## Problem details
Give back every record verbatim, but not the pictures.
*** Dataset extract Section Begins ***
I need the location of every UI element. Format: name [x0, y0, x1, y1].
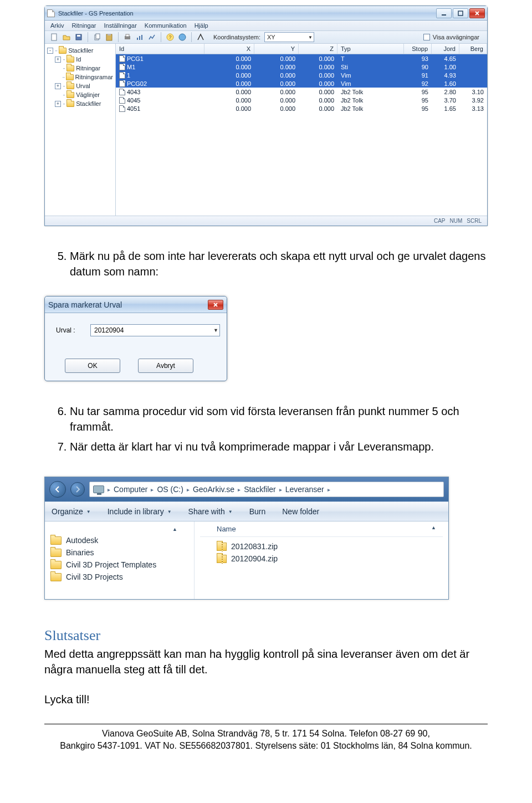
chevron-right-icon: ▸: [279, 487, 282, 493]
dialog-body: Urval : 20120904 ▼ OK Avbryt: [45, 313, 227, 381]
tree-collapse-icon[interactable]: -: [47, 48, 53, 54]
breadcrumb[interactable]: ▸Computer ▸OS (C:) ▸GeoArkiv.se ▸Stackfi…: [89, 482, 444, 497]
table-row[interactable]: 40450.0000.0000.000Jb2 Tolk953.703.92: [116, 96, 487, 104]
menu-hjalp[interactable]: Hjälp: [195, 22, 208, 29]
col-jord[interactable]: Jord: [432, 44, 459, 54]
explorer-nav-pane[interactable]: ▲ AutodeskBinariesCivil 3D Project Templ…: [45, 521, 195, 599]
dialog-close-button[interactable]: [208, 300, 223, 310]
col-id[interactable]: Id: [116, 44, 204, 54]
minimize-button[interactable]: [436, 8, 452, 18]
table-row[interactable]: 40430.0000.0000.000Jb2 Tolk952.803.10: [116, 88, 487, 96]
file-item[interactable]: 20120831.zip: [217, 540, 443, 553]
tb-help-icon[interactable]: ?: [165, 32, 175, 42]
table-row[interactable]: PCG020.0000.0000.000Vim921.60: [116, 79, 487, 88]
bc-computer[interactable]: Computer: [114, 485, 147, 494]
svg-rect-4: [77, 35, 80, 37]
dialog-titlebar[interactable]: Spara markerat Urval: [45, 296, 227, 313]
svg-rect-2: [52, 34, 57, 40]
menu-ritningar[interactable]: Ritningar: [71, 22, 96, 29]
coord-select[interactable]: XY ▼: [264, 32, 314, 42]
bc-leveranser[interactable]: Leveranser: [285, 485, 324, 494]
tb-print-icon[interactable]: [122, 32, 132, 42]
menu-installningar[interactable]: Inställningar: [104, 22, 136, 29]
table-row[interactable]: 10.0000.0000.000Vim914.93: [116, 71, 487, 79]
menu-arkiv[interactable]: Arkiv: [50, 22, 64, 29]
tree-item[interactable]: +··Urval: [47, 81, 113, 90]
col-y[interactable]: Y: [254, 44, 299, 54]
show-offsets-checkbox[interactable]: Visa avvägningar: [423, 34, 479, 40]
urval-input[interactable]: 20120904 ▼: [90, 324, 220, 336]
zip-icon: [217, 543, 227, 551]
tree-item[interactable]: -··Stackfiler: [47, 46, 113, 55]
footer-line2: Bankgiro 5437-1091. VAT No. SE5566820378…: [44, 740, 488, 752]
tb-graph-icon[interactable]: [147, 32, 157, 42]
tree-expand-icon[interactable]: +: [55, 57, 61, 63]
nav-folder-item[interactable]: Civil 3D Project Templates: [50, 559, 188, 571]
tree-item[interactable]: ··Ritningar: [47, 64, 113, 73]
tb-save-icon[interactable]: [74, 32, 84, 42]
share-button[interactable]: Share with▼: [188, 507, 233, 516]
file-item[interactable]: 20120904.zip: [217, 553, 443, 565]
grid-body[interactable]: PCG10.0000.0000.000T934.65M10.0000.0000.…: [116, 54, 487, 216]
tb-paste-icon[interactable]: [104, 32, 114, 42]
table-row[interactable]: M10.0000.0000.000Sti901.00: [116, 63, 487, 71]
explorer-col-name[interactable]: Name ▲: [200, 521, 443, 537]
tb-chart-icon[interactable]: [135, 32, 145, 42]
tree-item[interactable]: +··Stackfiler: [47, 99, 113, 108]
status-num: NUM: [450, 218, 463, 224]
tree-item[interactable]: ··Ritningsramar: [47, 73, 113, 81]
maximize-icon: [458, 11, 463, 16]
nav-folder-item[interactable]: Autodesk: [50, 534, 188, 546]
table-row[interactable]: 40510.0000.0000.000Jb2 Tolk951.653.13: [116, 104, 487, 112]
close-button[interactable]: [469, 8, 485, 18]
col-berg[interactable]: Berg: [459, 44, 487, 54]
tree-panel[interactable]: -··Stackfiler+··Id··Ritningar··Ritningsr…: [45, 44, 116, 216]
explorer-file-pane[interactable]: Name ▲ 20120831.zip20120904.zip: [195, 521, 448, 599]
nav-folder-item[interactable]: Civil 3D Projects: [50, 571, 188, 583]
col-typ[interactable]: Typ: [337, 44, 404, 54]
explorer-window: ▸Computer ▸OS (C:) ▸GeoArkiv.se ▸Stackfi…: [44, 477, 449, 600]
tree-item[interactable]: ··Väglinjer: [47, 90, 113, 99]
menu-kommunikation[interactable]: Kommunikation: [145, 22, 187, 29]
newfolder-button[interactable]: New folder: [282, 507, 319, 516]
save-urval-dialog: Spara markerat Urval Urval : 20120904 ▼ …: [44, 296, 227, 381]
bc-geoarkiv[interactable]: GeoArkiv.se: [193, 485, 234, 494]
table-row[interactable]: PCG10.0000.0000.000T934.65: [116, 54, 487, 63]
tb-sep: [88, 32, 88, 42]
bc-os[interactable]: OS (C:): [157, 485, 183, 494]
grid-header[interactable]: Id X Y Z Typ Stopp Jord Berg: [116, 44, 487, 54]
nav-back-button[interactable]: [49, 481, 66, 498]
chevron-right-icon: ▸: [238, 487, 241, 493]
tb-info-icon[interactable]: [177, 32, 187, 42]
col-z[interactable]: Z: [299, 44, 337, 54]
maximize-button[interactable]: [453, 8, 468, 18]
tree-expand-icon[interactable]: +: [55, 83, 61, 89]
folder-icon: [66, 92, 74, 98]
col-x[interactable]: X: [204, 44, 254, 54]
organize-button[interactable]: Organize▼: [52, 507, 91, 516]
titlebar[interactable]: Stackfiler - GS Presentation: [45, 6, 487, 21]
folder-icon: [66, 83, 74, 89]
zip-icon: [217, 555, 227, 563]
toolbar: ? Koordinatsystem: XY ▼ Visa avvägningar: [45, 31, 487, 44]
tree-expand-icon[interactable]: +: [55, 101, 61, 107]
bc-stackfiler[interactable]: Stackfiler: [244, 485, 276, 494]
tb-sep: [118, 32, 119, 42]
tree-item-label: Ritningsramar: [75, 74, 113, 80]
folder-icon: [66, 101, 74, 107]
nav-fwd-button[interactable]: [70, 482, 85, 497]
folder-icon: [50, 573, 62, 581]
burn-button[interactable]: Burn: [249, 507, 266, 516]
tb-misc-icon[interactable]: [196, 32, 206, 42]
tb-open-icon[interactable]: [62, 32, 71, 42]
tree-toggle-empty: [55, 92, 61, 98]
ok-button[interactable]: OK: [65, 359, 120, 373]
tb-copy-icon[interactable]: [92, 32, 102, 42]
cancel-button[interactable]: Avbryt: [138, 359, 193, 373]
app-body: -··Stackfiler+··Id··Ritningar··Ritningsr…: [45, 44, 487, 216]
include-button[interactable]: Include in library▼: [108, 507, 172, 516]
col-stopp[interactable]: Stopp: [404, 44, 432, 54]
tree-item[interactable]: +··Id: [47, 55, 113, 64]
tb-new-icon[interactable]: [49, 32, 59, 42]
nav-folder-item[interactable]: Binaries: [50, 546, 188, 559]
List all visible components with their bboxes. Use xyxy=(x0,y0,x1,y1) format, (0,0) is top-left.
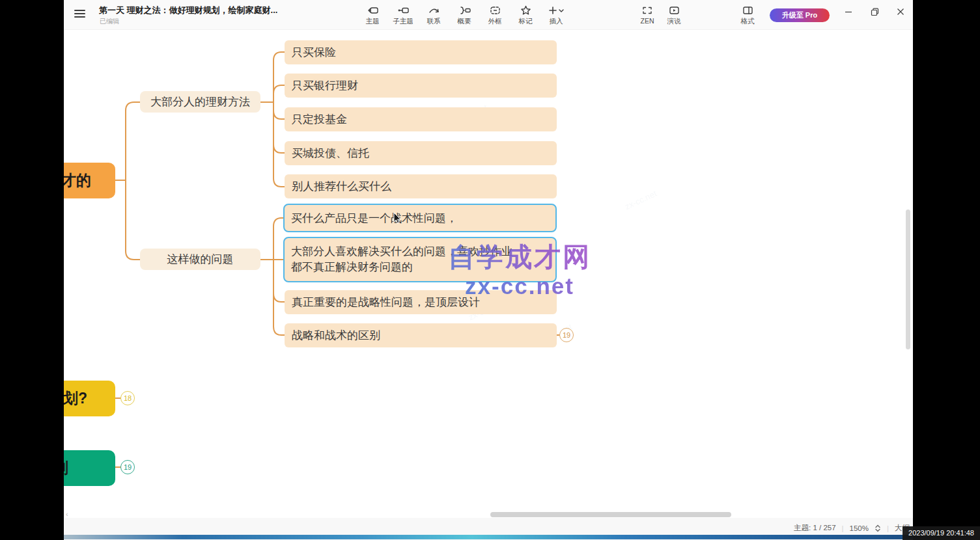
*** Dataset extract Section Ends ***
## Completed task
I need the location of every UI element. Format: name [x0, y0, x1, y1].
chevron-right-icon: ▸: [279, 487, 282, 493]
dialog-body: Urval : 20120904 ▼ OK Avbryt: [45, 313, 227, 381]
tree-collapse-icon[interactable]: -: [47, 48, 53, 54]
breadcrumb[interactable]: ▸Computer ▸OS (C:) ▸GeoArkiv.se ▸Stackfi…: [89, 482, 444, 497]
table-row[interactable]: 40450.0000.0000.000Jb2 Tolk953.703.92: [116, 96, 487, 104]
menu-hjalp[interactable]: Hjälp: [195, 22, 208, 29]
col-jord[interactable]: Jord: [432, 44, 459, 54]
explorer-nav-pane[interactable]: ▲ AutodeskBinariesCivil 3D Project Templ…: [45, 521, 195, 599]
dialog-close-button[interactable]: [208, 300, 223, 310]
col-id[interactable]: Id: [116, 44, 204, 54]
minimize-button[interactable]: [436, 8, 452, 18]
table-row[interactable]: 40430.0000.0000.000Jb2 Tolk952.803.10: [116, 88, 487, 96]
file-item[interactable]: 20120831.zip: [217, 540, 443, 553]
tb-help-icon[interactable]: ?: [165, 32, 175, 42]
table-row[interactable]: PCG020.0000.0000.000Vim921.60: [116, 79, 487, 88]
bc-computer[interactable]: Computer: [114, 485, 147, 494]
svg-rect-4: [77, 35, 80, 37]
dialog-titlebar[interactable]: Spara markerat Urval: [45, 296, 227, 313]
svg-rect-2: [52, 34, 57, 40]
menu-ritningar[interactable]: Ritningar: [71, 22, 96, 29]
coord-select[interactable]: XY ▼: [264, 32, 314, 42]
bc-leveranser[interactable]: Leveranser: [285, 485, 324, 494]
tb-print-icon[interactable]: [122, 32, 132, 42]
menu-installningar[interactable]: Inställningar: [104, 22, 136, 29]
table-row[interactable]: 10.0000.0000.000Vim914.93: [116, 71, 487, 79]
menu-arkiv[interactable]: Arkiv: [50, 22, 64, 29]
tree-item[interactable]: +··Urval: [47, 81, 113, 90]
col-y[interactable]: Y: [254, 44, 299, 54]
show-offsets-checkbox[interactable]: Visa avvägningar: [423, 34, 479, 40]
urval-input[interactable]: 20120904 ▼: [90, 324, 220, 336]
zip-icon: [217, 543, 227, 551]
tree-item[interactable]: -··Stackfiler: [47, 46, 113, 55]
footer-line2: Bankgiro 5437-1091. VAT No. SE5566820378…: [44, 740, 488, 752]
tb-graph-icon[interactable]: [147, 32, 157, 42]
tree-expand-icon[interactable]: +: [55, 57, 61, 63]
nav-folder-item[interactable]: Civil 3D Project Templates: [50, 559, 188, 571]
tree-item[interactable]: ··Ritningar: [47, 64, 113, 73]
tb-save-icon[interactable]: [74, 32, 84, 42]
share-button[interactable]: Share with▼: [188, 507, 233, 516]
file-item[interactable]: 20120904.zip: [217, 553, 443, 565]
grid-body[interactable]: PCG10.0000.0000.000T934.65M10.0000.0000.…: [116, 54, 487, 216]
tb-paste-icon[interactable]: [104, 32, 114, 42]
table-row[interactable]: M10.0000.0000.000Sti901.00: [116, 63, 487, 71]
explorer-col-name[interactable]: Name ▲: [200, 521, 443, 537]
tb-chart-icon[interactable]: [135, 32, 145, 42]
tree-item[interactable]: +··Stackfiler: [47, 99, 113, 108]
status-num: NUM: [450, 218, 463, 224]
tree-item[interactable]: ··Ritningsramar: [47, 73, 113, 81]
maximize-icon: [458, 11, 463, 16]
nav-folder-item[interactable]: Autodesk: [50, 534, 188, 546]
table-row[interactable]: 40510.0000.0000.000Jb2 Tolk951.653.13: [116, 104, 487, 112]
close-button[interactable]: [469, 8, 485, 18]
col-berg[interactable]: Berg: [459, 44, 487, 54]
tree-panel[interactable]: -··Stackfiler+··Id··Ritningar··Ritningsr…: [45, 44, 116, 216]
explorer-file-pane[interactable]: Name ▲ 20120831.zip20120904.zip: [195, 521, 448, 599]
nav-folder-item[interactable]: Civil 3D Projects: [50, 571, 188, 583]
col-typ[interactable]: Typ: [337, 44, 404, 54]
explorer-window: ▸Computer ▸OS (C:) ▸GeoArkiv.se ▸Stackfi…: [44, 477, 449, 600]
tree-item[interactable]: ··Väglinjer: [47, 90, 113, 99]
menu-kommunikation[interactable]: Kommunikation: [145, 22, 187, 29]
newfolder-button[interactable]: New folder: [282, 507, 319, 516]
save-urval-dialog: Spara markerat Urval Urval : 20120904 ▼ …: [44, 296, 227, 381]
bc-geoarkiv[interactable]: GeoArkiv.se: [193, 485, 234, 494]
table-row[interactable]: PCG10.0000.0000.000T934.65: [116, 54, 487, 63]
tb-sep: [88, 32, 88, 42]
bc-os[interactable]: OS (C:): [157, 485, 183, 494]
grid-header[interactable]: Id X Y Z Typ Stopp Jord Berg: [116, 44, 487, 54]
nav-back-button[interactable]: [49, 481, 66, 498]
chevron-right-icon: ▸: [238, 487, 241, 493]
tb-info-icon[interactable]: [177, 32, 187, 42]
col-z[interactable]: Z: [299, 44, 337, 54]
maximize-button[interactable]: [453, 8, 468, 18]
tree-expand-icon[interactable]: +: [55, 83, 61, 89]
folder-icon: [66, 92, 74, 98]
col-x[interactable]: X: [204, 44, 254, 54]
organize-button[interactable]: Organize▼: [52, 507, 91, 516]
titlebar[interactable]: Stackfiler - GS Presentation: [45, 6, 487, 21]
folder-icon: [66, 83, 74, 89]
zip-icon: [217, 555, 227, 563]
toolbar: ? Koordinatsystem: XY ▼ Visa avvägningar: [45, 31, 487, 44]
tree-expand-icon[interactable]: +: [55, 101, 61, 107]
bc-stackfiler[interactable]: Stackfiler: [244, 485, 276, 494]
tb-sep: [118, 32, 119, 42]
tree-item-label: Ritningsramar: [75, 74, 113, 80]
folder-icon: [66, 101, 74, 107]
nav-fwd-button[interactable]: [70, 482, 85, 497]
folder-icon: [50, 573, 62, 581]
burn-button[interactable]: Burn: [249, 507, 266, 516]
tb-misc-icon[interactable]: [196, 32, 206, 42]
tb-open-icon[interactable]: [62, 32, 71, 42]
tree-toggle-empty: [55, 92, 61, 98]
ok-button[interactable]: OK: [65, 359, 120, 373]
tb-copy-icon[interactable]: [92, 32, 102, 42]
cancel-button[interactable]: Avbryt: [138, 359, 193, 373]
app-body: -··Stackfiler+··Id··Ritningar··Ritningsr…: [45, 44, 487, 216]
include-button[interactable]: Include in library▼: [108, 507, 172, 516]
col-stopp[interactable]: Stopp: [404, 44, 432, 54]
tree-item[interactable]: +··Id: [47, 55, 113, 64]
tb-new-icon[interactable]: [49, 32, 59, 42]
nav-folder-item[interactable]: Binaries: [50, 546, 188, 559]
List all visible components with their bboxes. Use xyxy=(x0,y0,x1,y1) format, (0,0) is top-left.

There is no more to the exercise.